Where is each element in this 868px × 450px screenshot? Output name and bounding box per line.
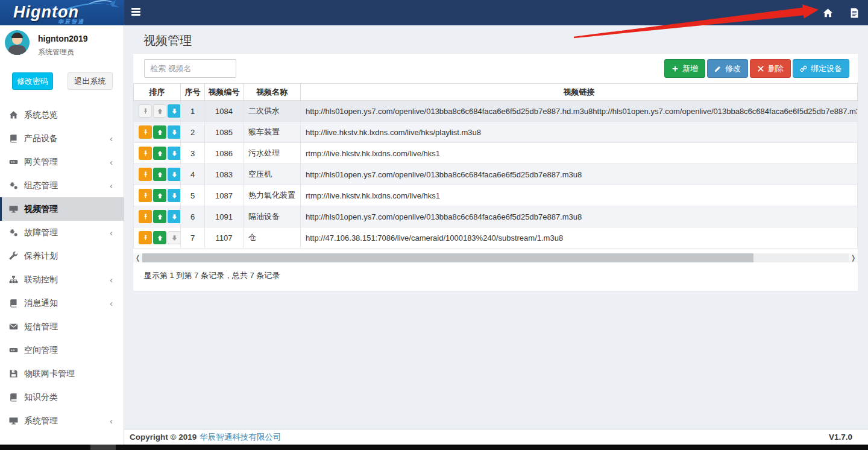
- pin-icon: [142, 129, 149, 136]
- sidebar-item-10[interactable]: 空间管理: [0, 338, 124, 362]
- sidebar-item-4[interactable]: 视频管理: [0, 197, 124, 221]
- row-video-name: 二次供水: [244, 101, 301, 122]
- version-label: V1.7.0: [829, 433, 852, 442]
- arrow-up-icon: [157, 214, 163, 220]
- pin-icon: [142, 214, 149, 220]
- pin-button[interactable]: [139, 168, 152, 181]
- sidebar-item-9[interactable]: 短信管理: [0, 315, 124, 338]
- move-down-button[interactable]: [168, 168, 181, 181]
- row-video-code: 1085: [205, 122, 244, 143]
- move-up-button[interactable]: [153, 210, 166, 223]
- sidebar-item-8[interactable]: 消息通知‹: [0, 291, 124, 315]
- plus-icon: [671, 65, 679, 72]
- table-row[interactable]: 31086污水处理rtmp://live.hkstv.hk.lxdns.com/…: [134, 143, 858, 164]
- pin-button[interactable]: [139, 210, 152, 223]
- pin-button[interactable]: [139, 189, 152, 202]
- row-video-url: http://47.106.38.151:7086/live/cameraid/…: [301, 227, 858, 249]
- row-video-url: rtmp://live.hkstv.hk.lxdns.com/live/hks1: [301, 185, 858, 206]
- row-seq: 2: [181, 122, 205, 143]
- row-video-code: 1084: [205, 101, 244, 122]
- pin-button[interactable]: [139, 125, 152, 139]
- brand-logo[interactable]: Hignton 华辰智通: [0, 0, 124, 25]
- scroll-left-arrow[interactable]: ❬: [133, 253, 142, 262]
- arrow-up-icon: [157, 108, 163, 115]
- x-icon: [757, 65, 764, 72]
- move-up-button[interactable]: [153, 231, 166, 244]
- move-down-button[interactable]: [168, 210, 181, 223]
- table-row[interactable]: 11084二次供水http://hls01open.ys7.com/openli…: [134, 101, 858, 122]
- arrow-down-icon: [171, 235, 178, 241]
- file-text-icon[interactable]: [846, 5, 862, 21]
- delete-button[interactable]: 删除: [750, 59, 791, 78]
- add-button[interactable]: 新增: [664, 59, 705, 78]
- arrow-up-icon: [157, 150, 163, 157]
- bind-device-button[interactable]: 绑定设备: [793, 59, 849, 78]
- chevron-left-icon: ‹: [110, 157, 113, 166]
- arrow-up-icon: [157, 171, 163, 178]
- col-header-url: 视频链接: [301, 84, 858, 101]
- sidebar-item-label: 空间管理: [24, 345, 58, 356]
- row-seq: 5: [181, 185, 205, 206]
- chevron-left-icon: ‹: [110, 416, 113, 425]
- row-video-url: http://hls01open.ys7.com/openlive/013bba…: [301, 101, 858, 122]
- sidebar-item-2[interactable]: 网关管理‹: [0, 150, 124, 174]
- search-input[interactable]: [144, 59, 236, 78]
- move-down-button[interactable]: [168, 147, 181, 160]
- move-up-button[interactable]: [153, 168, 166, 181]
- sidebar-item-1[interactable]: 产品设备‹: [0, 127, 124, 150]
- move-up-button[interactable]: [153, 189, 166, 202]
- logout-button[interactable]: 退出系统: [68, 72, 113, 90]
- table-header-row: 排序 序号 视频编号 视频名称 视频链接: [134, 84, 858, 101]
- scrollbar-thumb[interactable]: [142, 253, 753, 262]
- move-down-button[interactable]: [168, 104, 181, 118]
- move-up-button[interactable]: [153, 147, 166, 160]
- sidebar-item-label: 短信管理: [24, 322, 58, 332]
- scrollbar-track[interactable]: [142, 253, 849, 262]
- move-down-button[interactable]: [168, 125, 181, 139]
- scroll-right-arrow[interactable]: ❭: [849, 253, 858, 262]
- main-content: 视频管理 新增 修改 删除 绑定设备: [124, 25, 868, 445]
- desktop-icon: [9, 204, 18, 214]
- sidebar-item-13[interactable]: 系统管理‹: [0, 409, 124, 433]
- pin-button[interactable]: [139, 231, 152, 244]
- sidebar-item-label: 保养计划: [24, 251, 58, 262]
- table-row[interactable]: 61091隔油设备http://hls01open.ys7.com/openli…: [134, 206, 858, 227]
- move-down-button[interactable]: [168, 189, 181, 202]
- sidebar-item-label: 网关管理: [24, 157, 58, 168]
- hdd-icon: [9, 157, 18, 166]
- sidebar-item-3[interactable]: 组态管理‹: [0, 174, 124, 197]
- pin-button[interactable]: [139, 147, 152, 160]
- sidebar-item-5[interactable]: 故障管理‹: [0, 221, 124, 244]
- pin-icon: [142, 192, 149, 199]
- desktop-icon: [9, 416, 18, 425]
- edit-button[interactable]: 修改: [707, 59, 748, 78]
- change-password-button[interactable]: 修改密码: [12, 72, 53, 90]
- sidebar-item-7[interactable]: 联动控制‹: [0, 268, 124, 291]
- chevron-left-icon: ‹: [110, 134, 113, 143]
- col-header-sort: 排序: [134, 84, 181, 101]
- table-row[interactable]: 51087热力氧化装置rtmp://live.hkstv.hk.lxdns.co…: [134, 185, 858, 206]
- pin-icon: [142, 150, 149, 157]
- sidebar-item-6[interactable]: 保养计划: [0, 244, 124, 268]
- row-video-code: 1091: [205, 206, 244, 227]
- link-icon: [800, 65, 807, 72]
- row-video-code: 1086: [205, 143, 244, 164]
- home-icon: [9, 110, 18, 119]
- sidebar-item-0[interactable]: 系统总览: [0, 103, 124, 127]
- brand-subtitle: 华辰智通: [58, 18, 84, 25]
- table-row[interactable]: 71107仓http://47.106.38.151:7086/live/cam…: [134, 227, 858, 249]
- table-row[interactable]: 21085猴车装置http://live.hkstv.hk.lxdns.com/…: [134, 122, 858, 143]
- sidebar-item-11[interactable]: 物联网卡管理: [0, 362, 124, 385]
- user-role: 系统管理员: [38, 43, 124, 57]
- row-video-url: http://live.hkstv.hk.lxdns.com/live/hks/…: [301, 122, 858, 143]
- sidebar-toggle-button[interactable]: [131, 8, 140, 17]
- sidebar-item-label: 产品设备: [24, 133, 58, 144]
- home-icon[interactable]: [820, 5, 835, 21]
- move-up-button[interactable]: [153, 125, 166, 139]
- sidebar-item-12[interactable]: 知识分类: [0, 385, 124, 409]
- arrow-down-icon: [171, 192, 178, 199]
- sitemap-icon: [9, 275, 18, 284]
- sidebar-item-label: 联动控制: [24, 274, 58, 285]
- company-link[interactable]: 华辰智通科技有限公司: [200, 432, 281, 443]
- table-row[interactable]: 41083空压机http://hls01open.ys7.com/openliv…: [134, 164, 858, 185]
==
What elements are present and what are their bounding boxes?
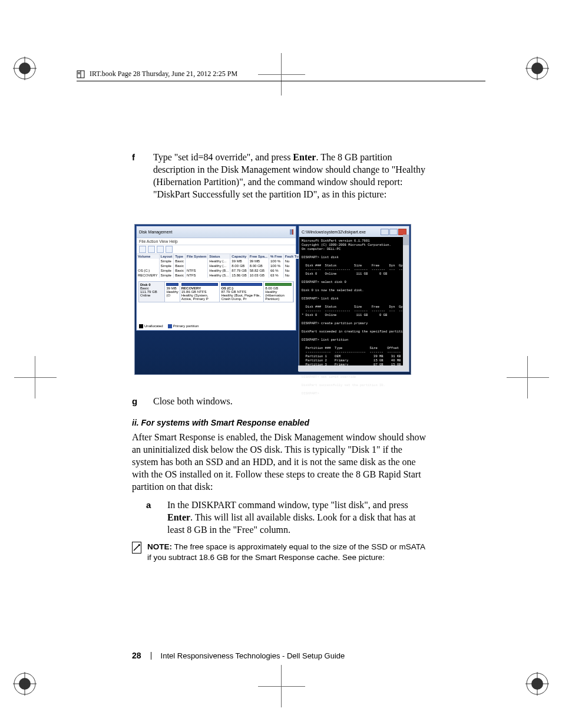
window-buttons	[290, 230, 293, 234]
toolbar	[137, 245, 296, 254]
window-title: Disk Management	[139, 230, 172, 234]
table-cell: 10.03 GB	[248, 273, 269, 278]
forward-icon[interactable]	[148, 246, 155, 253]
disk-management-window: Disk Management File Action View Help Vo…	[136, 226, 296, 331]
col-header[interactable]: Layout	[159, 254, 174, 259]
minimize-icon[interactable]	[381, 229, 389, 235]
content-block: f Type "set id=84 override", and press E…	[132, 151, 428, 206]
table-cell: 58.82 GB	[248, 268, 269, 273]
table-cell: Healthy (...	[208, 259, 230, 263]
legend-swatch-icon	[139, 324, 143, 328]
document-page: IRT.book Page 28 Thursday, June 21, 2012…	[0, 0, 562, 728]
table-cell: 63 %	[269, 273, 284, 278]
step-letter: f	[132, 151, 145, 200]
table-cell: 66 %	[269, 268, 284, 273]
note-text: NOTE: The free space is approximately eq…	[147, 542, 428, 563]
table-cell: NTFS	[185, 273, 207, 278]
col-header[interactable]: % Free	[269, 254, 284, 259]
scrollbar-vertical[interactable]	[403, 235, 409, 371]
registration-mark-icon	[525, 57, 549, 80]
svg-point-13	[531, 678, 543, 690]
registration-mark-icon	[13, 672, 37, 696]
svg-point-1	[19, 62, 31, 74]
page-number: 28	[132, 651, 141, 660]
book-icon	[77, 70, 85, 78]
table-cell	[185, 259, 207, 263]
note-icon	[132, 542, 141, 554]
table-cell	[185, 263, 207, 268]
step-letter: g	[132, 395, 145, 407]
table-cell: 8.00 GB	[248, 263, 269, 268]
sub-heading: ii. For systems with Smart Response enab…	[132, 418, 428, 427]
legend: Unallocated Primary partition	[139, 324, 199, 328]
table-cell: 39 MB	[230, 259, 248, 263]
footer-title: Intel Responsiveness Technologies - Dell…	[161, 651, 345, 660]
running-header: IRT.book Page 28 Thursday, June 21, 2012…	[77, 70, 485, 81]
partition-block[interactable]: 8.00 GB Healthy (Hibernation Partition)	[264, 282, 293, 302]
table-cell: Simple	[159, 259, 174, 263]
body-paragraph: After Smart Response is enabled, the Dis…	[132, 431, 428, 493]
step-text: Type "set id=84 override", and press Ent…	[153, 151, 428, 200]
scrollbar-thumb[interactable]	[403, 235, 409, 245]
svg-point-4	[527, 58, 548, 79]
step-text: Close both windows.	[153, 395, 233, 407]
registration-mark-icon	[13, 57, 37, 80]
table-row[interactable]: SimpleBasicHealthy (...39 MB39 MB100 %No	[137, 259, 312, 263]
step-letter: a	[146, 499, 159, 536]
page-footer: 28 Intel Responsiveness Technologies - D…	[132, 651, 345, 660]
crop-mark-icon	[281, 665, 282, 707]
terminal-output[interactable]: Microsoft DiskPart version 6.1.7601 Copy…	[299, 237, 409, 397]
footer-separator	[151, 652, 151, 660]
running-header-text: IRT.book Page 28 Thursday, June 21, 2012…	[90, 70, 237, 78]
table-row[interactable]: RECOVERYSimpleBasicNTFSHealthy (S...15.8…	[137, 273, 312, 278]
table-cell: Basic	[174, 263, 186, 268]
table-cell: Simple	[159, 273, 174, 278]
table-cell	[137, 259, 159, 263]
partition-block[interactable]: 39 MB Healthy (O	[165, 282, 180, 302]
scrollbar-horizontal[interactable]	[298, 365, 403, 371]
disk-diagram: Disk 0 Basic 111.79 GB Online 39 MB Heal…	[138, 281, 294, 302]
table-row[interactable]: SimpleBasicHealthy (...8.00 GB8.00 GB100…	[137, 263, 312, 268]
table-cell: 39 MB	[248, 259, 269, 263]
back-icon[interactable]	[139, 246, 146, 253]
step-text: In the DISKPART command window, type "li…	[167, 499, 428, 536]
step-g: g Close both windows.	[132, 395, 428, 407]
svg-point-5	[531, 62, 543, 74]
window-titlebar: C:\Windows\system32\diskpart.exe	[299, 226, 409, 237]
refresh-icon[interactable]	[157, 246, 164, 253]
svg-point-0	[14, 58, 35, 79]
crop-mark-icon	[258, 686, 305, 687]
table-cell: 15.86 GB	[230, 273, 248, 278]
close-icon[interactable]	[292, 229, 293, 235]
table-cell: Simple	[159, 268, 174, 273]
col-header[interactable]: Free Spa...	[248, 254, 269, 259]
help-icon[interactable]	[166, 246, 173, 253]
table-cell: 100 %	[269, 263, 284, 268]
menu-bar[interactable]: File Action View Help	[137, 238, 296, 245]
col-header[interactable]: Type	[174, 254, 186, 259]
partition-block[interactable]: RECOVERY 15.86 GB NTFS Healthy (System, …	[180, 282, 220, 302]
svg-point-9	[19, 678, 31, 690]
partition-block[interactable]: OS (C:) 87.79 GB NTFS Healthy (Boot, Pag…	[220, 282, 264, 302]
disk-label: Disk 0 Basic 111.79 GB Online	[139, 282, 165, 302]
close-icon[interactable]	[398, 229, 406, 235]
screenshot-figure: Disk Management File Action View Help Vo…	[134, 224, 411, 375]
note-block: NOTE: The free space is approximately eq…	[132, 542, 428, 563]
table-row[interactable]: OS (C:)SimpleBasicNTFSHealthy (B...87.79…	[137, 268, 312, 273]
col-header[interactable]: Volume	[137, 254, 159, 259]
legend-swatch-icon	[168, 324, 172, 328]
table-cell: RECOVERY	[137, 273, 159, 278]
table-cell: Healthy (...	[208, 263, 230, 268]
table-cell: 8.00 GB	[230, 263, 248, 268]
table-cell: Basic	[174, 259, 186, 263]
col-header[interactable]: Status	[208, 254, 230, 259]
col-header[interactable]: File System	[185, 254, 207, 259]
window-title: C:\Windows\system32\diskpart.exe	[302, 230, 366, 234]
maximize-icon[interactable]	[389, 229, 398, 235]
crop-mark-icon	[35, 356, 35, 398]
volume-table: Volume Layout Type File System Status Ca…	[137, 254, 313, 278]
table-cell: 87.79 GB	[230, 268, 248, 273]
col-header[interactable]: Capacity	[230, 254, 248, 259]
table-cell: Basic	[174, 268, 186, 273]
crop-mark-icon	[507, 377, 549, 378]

# The task
What lines in the records contain the word "Thursday"? Return each one.

# Result of the exercise
document-page: IRT.book Page 28 Thursday, June 21, 2012…	[0, 0, 562, 728]
running-header: IRT.book Page 28 Thursday, June 21, 2012…	[77, 70, 485, 81]
running-header-text: IRT.book Page 28 Thursday, June 21, 2012…	[90, 70, 237, 78]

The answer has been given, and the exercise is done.